Microsoft Professional Developers Conference (PDC 2009) : Tuesday
This is the first time I’ve been to PDC in a number of years, and it is fun to be back. Here are some impressions really more than details about the first day.
- It is big. Just walking around the LA Convention Center from session to session gives a sense of the thousands of people here (although one regular attendee told me that it seems a bit smaller than a few years ago). Walking from one session to another can take 5-10 minutes as I traverse elevators, long corridors, etc.
- The typical room seems to hold about 500 people and most are fairly full. One session I tried to attend (I arrived ten minutes late for one session this morning and found I couldn’t get in – the room was full to legal capacity). But since there are 10-12 sessions running in parallel, it wasn’t too hard to find another session to attend.
- Cool to see my old colleague, Eric Lawrence, talk about Fiddler to a very enthusiastic crowd of users. This is a really impressive web debugging tool that Eric has developed in his spare time – he noted that his work on it is going down now that he’s engaged to be married! I learned a bunch of things I didn’t know about Fiddler despite being one of the earlier users when Eric worked for me in Office.

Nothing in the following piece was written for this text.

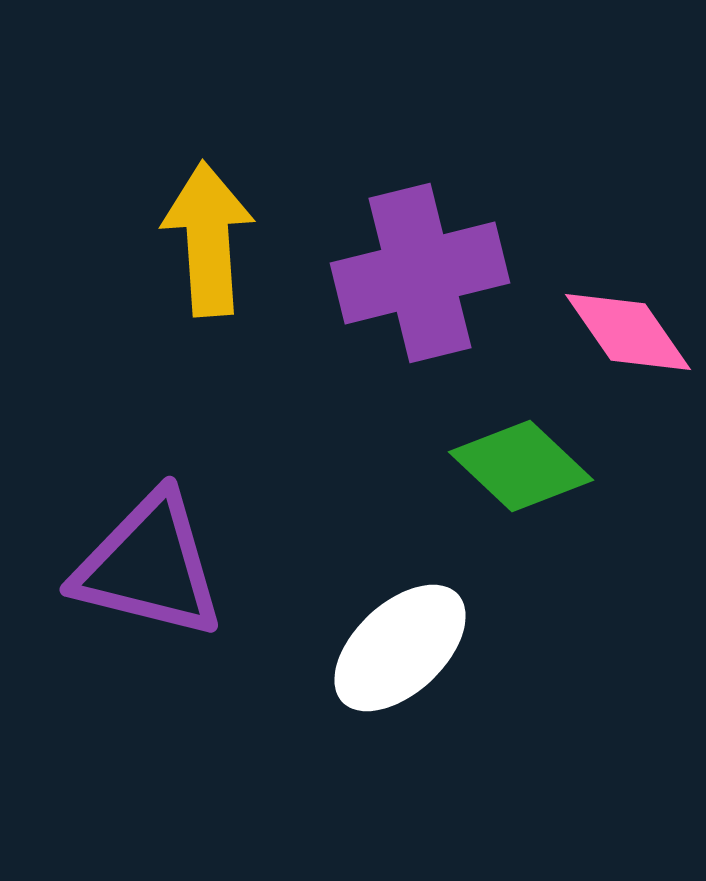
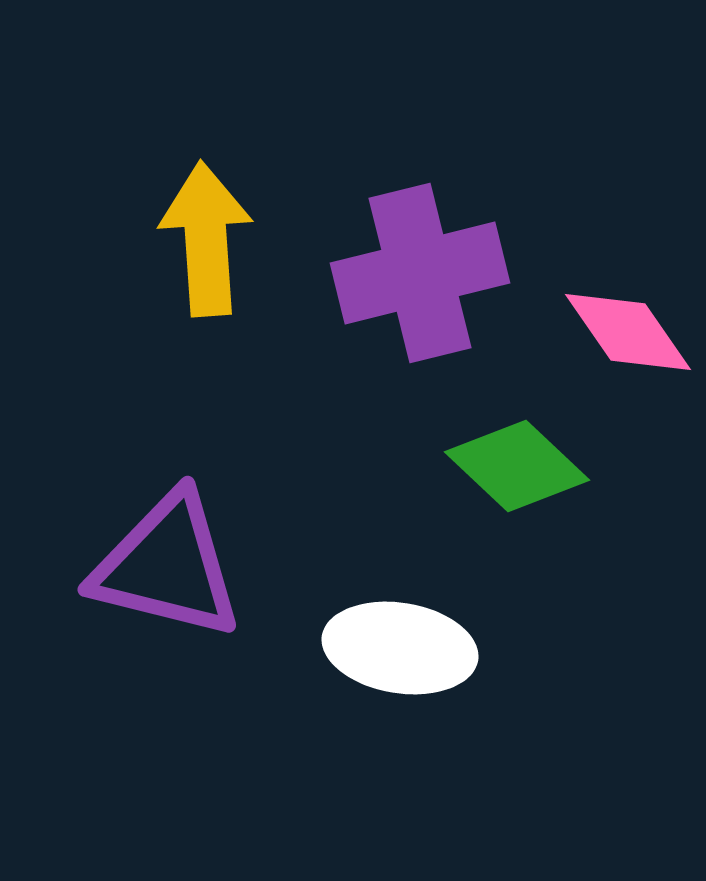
yellow arrow: moved 2 px left
green diamond: moved 4 px left
purple triangle: moved 18 px right
white ellipse: rotated 52 degrees clockwise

- A lot of the sessions are pretty code-intensive, rather than slideware overviews, which is really good. Nothing helps me understand something better than seeing the actual code. For instance, one problem I’d been having with DataServiceContext became clearer from seeing Chris Anderson type some code using this class in a session on Entity Framework v4.
- The keynote this morning on Azure featured the White House CIO, Vivek Kundra, trumpet how Azure can be used to help provide more seamless data exchange through a project code-named Dallas. That and the demo of how blog-provider WordPress is using Azure as an early adopter for part of their site were the highlights for me of the keynote.